Nothing hath got so far
But man hath caught and kept it as his prey;
His eyes dismount the highest star;
He is in little all the sphere;
Herbs gladly cure our flesh, because that they
Find their acquaintance there.
For us the winds do blow,
The earth doth rest, heav’n move, and fountains flow.
Nothing we see but means our good,
As our delight, or as our treasure;
The whole is either our cupboard of food,
Or cabinet of pleasure.
The stars have us to bed;
Night draws the curtain, which the sun withdraws;
Music and light attend our head;
All things unto our flesh are kind
In their descent and being; to our mind
In their ascent and cause.
Each thing is full of duty;
Waters united are our navigation;
Distinguished, our habitation;
Below, our drink; above our meat;
Both are our cleanliness. Hath one such beauty?
Then how are all things neat!
More servants wait on man
Than he’ll take notice of; in ev’ry path
He treads down that which doth befriend him,
When sickness makes him pale and wan.
Oh mighty love! Man is one world, and hath
Another to attend him.
Since then, my God, thou hast
So brave a palace built, O dwell in it,
That it may dwell with thee at last!
Till then, afford us so much wit,
That, as the world serves us, we may serve thee,
And both thy servants be.
The poem takes the reader through various philosophical thoughts, with the main message being that humans are the supreme purpose of the creation of the universe.
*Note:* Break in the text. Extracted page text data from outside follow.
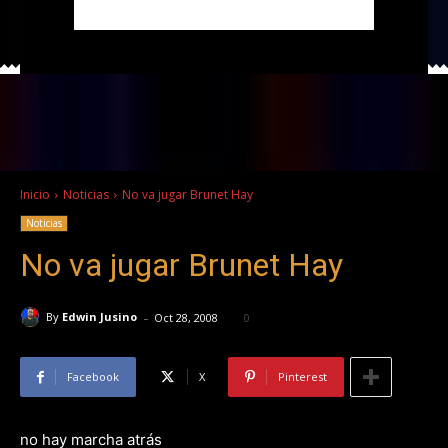
Inicio
Noticias
No va jugar Brunet Hay
Noticias
No va jugar Brunet Hay
-
By
Edwin Jusino
Oct 28, 2008
0
Facebook
X
Pinterest
no hay marcha atrás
The poem uses traditional Christian perspectives on the relationships between humankind, nature and the God who created both of these things. It has been suggested that the poem echoes the sentiments from Psalm 8.
The piece begins with a bold timpani roll, which leads us into a textural layering of the whole brass section. This amounts to a brilliant fanfare-like proclamation, before everything begins to die away, ready for the chorus to enter. The long and smooth lines from the chorus is interjected at times by the trumpet, however this sentimental feel from the chorus never falters.
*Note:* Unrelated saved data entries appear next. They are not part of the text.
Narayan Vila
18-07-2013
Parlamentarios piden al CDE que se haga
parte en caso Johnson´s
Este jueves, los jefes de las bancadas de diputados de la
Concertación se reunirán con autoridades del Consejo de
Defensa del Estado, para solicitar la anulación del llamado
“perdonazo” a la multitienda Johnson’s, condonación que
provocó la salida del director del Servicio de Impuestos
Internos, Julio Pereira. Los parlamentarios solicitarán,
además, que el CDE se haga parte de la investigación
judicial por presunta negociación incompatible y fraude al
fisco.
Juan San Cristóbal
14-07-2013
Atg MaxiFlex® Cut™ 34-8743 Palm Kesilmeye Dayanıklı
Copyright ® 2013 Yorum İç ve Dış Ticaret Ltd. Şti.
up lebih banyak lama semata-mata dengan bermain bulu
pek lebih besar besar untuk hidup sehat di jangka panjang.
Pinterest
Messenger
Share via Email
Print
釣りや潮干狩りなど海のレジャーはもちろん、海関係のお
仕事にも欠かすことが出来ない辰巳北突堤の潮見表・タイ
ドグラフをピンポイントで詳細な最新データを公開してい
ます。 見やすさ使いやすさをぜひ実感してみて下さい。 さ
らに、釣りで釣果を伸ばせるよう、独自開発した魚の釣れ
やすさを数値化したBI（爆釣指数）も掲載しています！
There is also an interlude from the organ, which offers a unique timbre within the orchestra. The chorus and orchestra then play a phrase all together, which creates unity and a really strong single voice. The line “music and light” is repeated, which gives a sense of importance. The timpani plays a roll again, which leads to a swelling of the brass and this quite bizarre organ phrase, which is made up of a two-note phrase.
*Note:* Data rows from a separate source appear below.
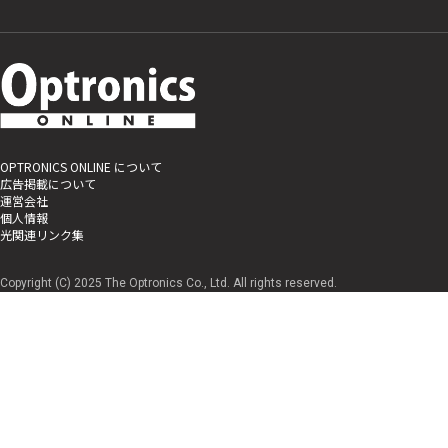
OPTRONICS ONLINE について
広告掲載について
運営会社
個人情報
光関連リンク集
Copyright (C) 2025 The Optronics Co., Ltd. All rights reserved.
The brass and organ are in musical dialogue underneath the singers. The constant repetition of ‘Music and Light’ really gives it a sense of direction and like the chorus are heading towards a light. An orchestral interlude is heard, before a slow build-up to the climax of the piece, which is led by the brass. The piece ends with the organ playing a strong tonic chord.
Weir’s extensive use of trumpet, timpani, organ and chorus makes this work a perfect fit for the opening ceremony of the BBC Proms. The grandeur of this music, as well as the context to go along with it, makes this bold work very striking indeed. The orchestra work hard to build momentum throughout, whilst the chorus hones in on the message of the text.